**Task statement**
Search term "juillet": copy each line of the records that contains it.

**Given entries**
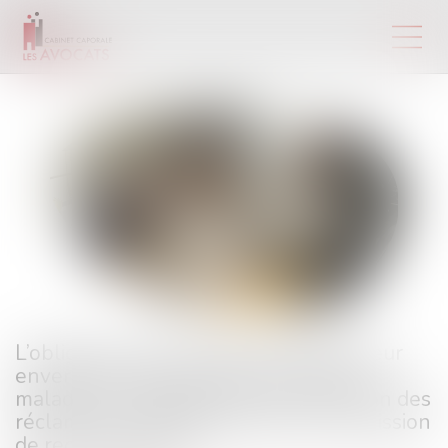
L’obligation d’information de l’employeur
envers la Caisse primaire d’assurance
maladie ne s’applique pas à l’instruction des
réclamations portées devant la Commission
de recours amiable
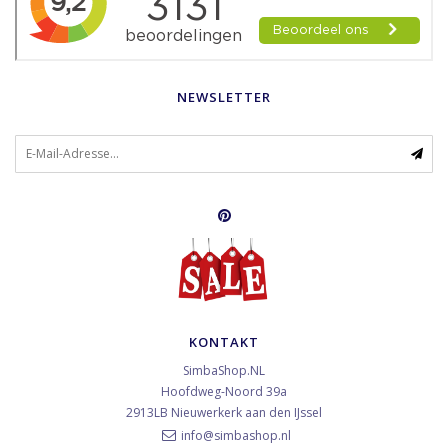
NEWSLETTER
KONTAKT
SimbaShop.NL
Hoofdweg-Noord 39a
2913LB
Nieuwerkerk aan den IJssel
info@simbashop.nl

---

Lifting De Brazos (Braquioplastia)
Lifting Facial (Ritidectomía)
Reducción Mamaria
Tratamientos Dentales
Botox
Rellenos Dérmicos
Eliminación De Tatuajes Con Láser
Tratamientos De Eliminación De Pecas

...

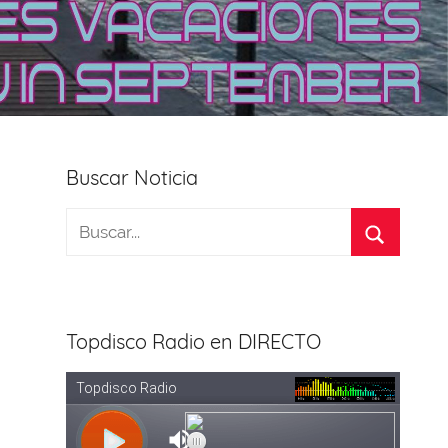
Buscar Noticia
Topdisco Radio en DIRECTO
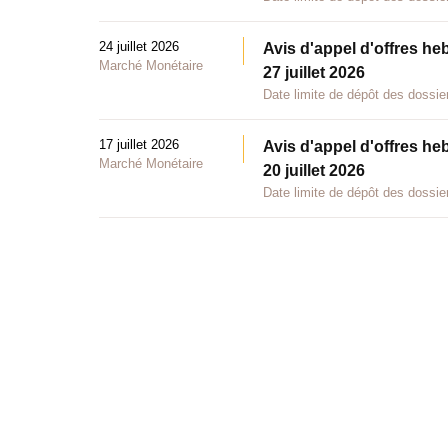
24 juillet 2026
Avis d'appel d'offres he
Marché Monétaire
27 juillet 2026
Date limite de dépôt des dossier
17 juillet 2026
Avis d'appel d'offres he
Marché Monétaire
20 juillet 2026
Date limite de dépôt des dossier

**Result below**
24 juillet 2026
27 juillet 2026
17 juillet 2026
20 juillet 2026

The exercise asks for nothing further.